Every entry is to be returned unchanged, and no picture is to be included.
★ ★ ★
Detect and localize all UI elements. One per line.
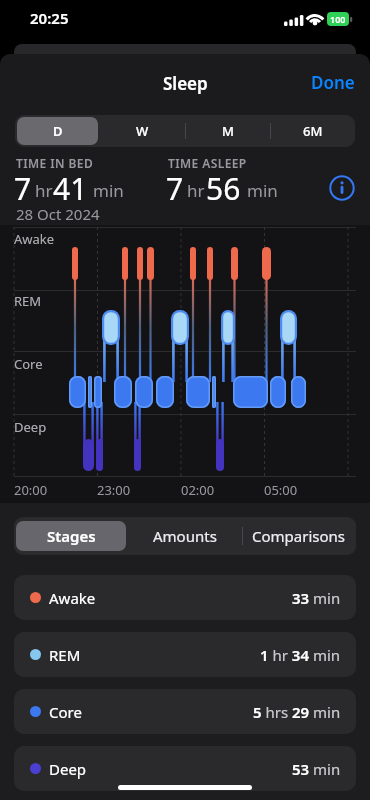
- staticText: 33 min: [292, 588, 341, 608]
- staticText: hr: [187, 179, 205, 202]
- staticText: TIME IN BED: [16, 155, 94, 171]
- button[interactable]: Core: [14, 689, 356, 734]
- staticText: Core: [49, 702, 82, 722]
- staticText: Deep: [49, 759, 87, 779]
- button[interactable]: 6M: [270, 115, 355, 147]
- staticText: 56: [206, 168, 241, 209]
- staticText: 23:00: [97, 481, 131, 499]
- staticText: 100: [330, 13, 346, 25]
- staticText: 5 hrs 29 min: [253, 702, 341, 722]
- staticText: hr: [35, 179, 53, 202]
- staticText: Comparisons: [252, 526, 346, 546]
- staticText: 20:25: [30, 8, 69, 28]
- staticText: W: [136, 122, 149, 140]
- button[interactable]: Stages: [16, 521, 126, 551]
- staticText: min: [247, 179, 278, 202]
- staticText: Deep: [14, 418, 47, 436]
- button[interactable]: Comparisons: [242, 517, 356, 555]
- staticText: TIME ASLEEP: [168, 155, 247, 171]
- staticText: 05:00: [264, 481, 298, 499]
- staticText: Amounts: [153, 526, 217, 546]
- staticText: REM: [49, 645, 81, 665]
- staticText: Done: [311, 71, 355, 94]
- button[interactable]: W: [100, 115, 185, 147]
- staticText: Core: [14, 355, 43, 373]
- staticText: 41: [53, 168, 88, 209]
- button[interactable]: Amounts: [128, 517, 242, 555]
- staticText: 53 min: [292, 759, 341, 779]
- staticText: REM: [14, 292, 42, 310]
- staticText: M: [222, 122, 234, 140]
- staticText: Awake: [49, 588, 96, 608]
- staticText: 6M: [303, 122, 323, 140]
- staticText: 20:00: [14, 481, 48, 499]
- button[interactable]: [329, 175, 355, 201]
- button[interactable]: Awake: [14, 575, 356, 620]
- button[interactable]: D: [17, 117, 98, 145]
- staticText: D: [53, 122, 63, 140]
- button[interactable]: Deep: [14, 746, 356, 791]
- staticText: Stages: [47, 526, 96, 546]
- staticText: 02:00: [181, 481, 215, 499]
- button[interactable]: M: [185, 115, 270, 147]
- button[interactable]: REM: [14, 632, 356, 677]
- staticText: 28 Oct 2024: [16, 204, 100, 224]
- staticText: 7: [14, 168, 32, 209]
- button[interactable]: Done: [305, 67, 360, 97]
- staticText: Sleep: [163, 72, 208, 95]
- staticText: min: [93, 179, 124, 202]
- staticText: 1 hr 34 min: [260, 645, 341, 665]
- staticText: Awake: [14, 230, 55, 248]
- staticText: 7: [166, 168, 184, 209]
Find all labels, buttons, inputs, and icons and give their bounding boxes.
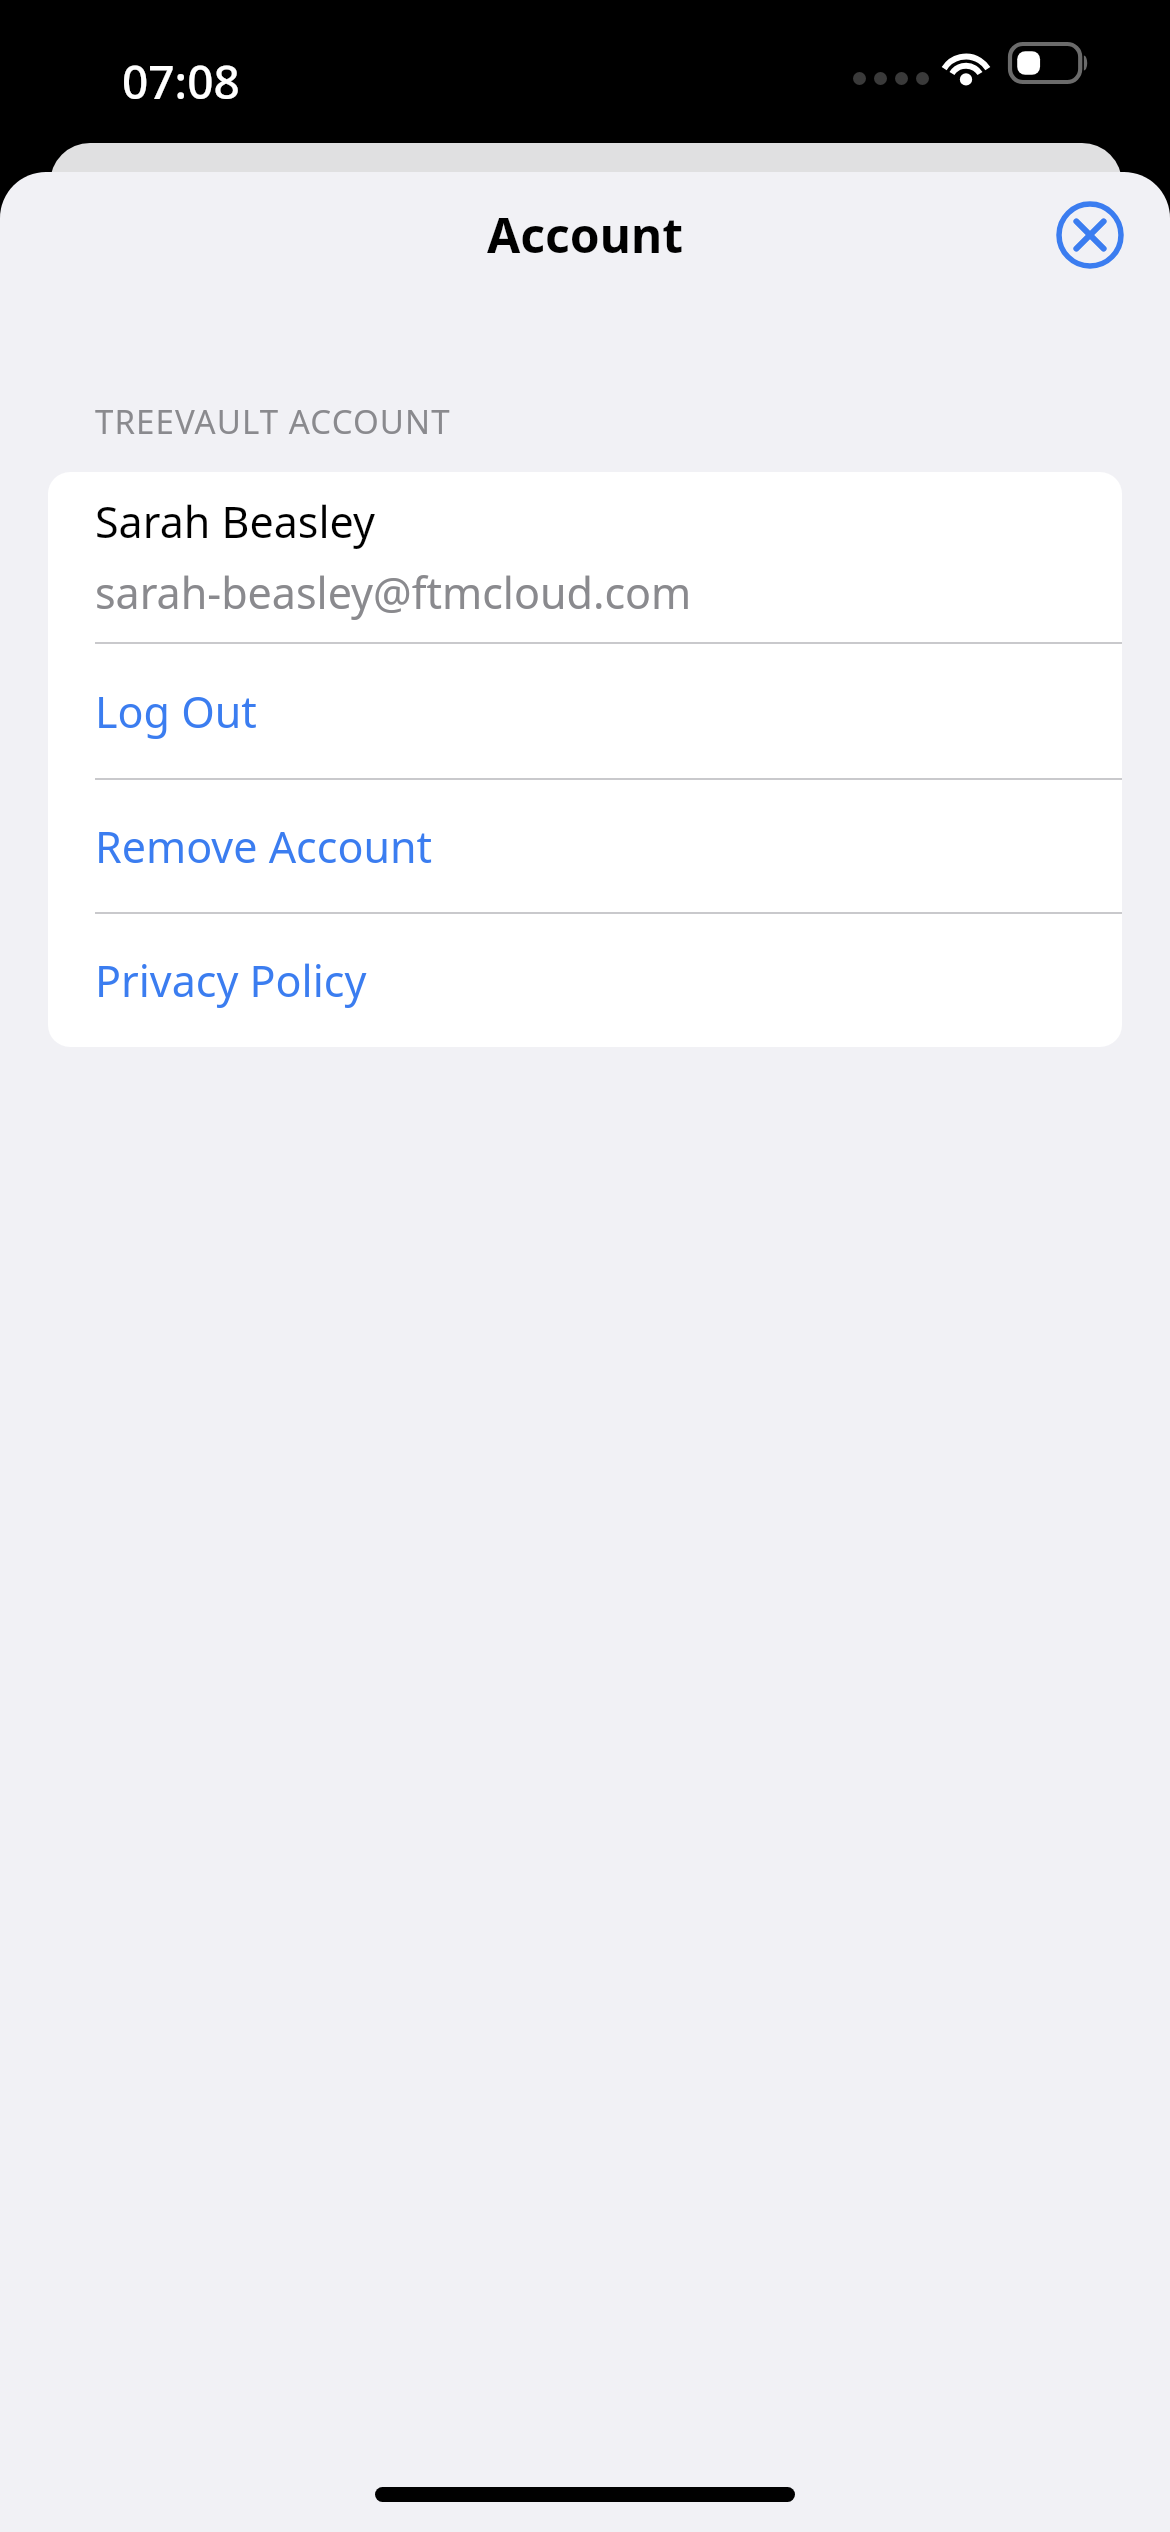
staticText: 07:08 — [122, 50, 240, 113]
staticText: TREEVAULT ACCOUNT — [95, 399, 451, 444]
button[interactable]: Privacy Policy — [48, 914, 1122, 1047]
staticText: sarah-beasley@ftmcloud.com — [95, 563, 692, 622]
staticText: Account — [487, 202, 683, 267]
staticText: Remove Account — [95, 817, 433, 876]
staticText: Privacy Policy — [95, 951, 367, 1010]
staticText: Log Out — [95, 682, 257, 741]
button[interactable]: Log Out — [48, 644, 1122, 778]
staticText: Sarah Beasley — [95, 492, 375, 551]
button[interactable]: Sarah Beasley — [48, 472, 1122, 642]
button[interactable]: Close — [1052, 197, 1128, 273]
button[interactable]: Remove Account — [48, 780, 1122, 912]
★ ★ ★
EXERCISE ANSWER:
Detect and localize all UI elements. One per line.
- staticText: 33 min: [292, 588, 341, 608]
- staticText: hr: [187, 179, 205, 202]
- staticText: TIME IN BED: [16, 155, 94, 171]
- button[interactable]: Core: [14, 689, 356, 734]
- staticText: Core: [49, 702, 82, 722]
- staticText: Deep: [49, 759, 87, 779]
- button[interactable]: 6M: [270, 115, 355, 147]
- staticText: 56: [206, 168, 241, 209]
- staticText: 23:00: [97, 481, 131, 499]
- staticText: 100: [330, 13, 346, 25]
- staticText: 5 hrs 29 min: [253, 702, 341, 722]
- staticText: hr: [35, 179, 53, 202]
- staticText: Comparisons: [252, 526, 346, 546]
- staticText: 20:25: [30, 8, 69, 28]
- staticText: W: [136, 122, 149, 140]
- button[interactable]: Stages: [16, 521, 126, 551]
- staticText: min: [247, 179, 278, 202]
- staticText: Deep: [14, 418, 47, 436]
- button[interactable]: Comparisons: [242, 517, 356, 555]
- staticText: TIME ASLEEP: [168, 155, 247, 171]
- staticText: 05:00: [264, 481, 298, 499]
- staticText: Amounts: [153, 526, 217, 546]
- staticText: REM: [49, 645, 81, 665]
- staticText: Done: [311, 71, 355, 94]
- button[interactable]: W: [100, 115, 185, 147]
- staticText: Core: [14, 355, 43, 373]
- staticText: 41: [53, 168, 88, 209]
- button[interactable]: Amounts: [128, 517, 242, 555]
- staticText: 53 min: [292, 759, 341, 779]
- staticText: REM: [14, 292, 42, 310]
- staticText: M: [222, 122, 234, 140]
- staticText: Awake: [49, 588, 96, 608]
- staticText: 6M: [303, 122, 323, 140]
- staticText: 20:00: [14, 481, 48, 499]
- button[interactable]: [329, 175, 355, 201]
- button[interactable]: Awake: [14, 575, 356, 620]
- button[interactable]: D: [17, 117, 98, 145]
- staticText: D: [53, 122, 63, 140]
- button[interactable]: Deep: [14, 746, 356, 791]
- staticText: Stages: [47, 526, 96, 546]
- staticText: 02:00: [181, 481, 215, 499]
- button[interactable]: M: [185, 115, 270, 147]
- button[interactable]: REM: [14, 632, 356, 677]
- staticText: 28 Oct 2024: [16, 204, 100, 224]
- staticText: 7: [14, 168, 32, 209]
- button[interactable]: Done: [305, 67, 360, 97]
- staticText: Sleep: [163, 72, 208, 95]
- staticText: min: [93, 179, 124, 202]
- staticText: 1 hr 34 min: [260, 645, 341, 665]
- staticText: Awake: [14, 230, 55, 248]
- staticText: 7: [166, 168, 184, 209]
Find all labels, buttons, inputs, and icons and give their bounding boxes.
staticText: 07:08 — [122, 50, 240, 113]
staticText: TREEVAULT ACCOUNT — [95, 399, 451, 444]
button[interactable]: Privacy Policy — [48, 914, 1122, 1047]
staticText: sarah-beasley@ftmcloud.com — [95, 563, 692, 622]
staticText: Account — [487, 202, 683, 267]
staticText: Remove Account — [95, 817, 433, 876]
staticText: Privacy Policy — [95, 951, 367, 1010]
staticText: Log Out — [95, 682, 257, 741]
button[interactable]: Log Out — [48, 644, 1122, 778]
staticText: Sarah Beasley — [95, 492, 375, 551]
button[interactable]: Sarah Beasley — [48, 472, 1122, 642]
button[interactable]: Close — [1052, 197, 1128, 273]
button[interactable]: Remove Account — [48, 780, 1122, 912]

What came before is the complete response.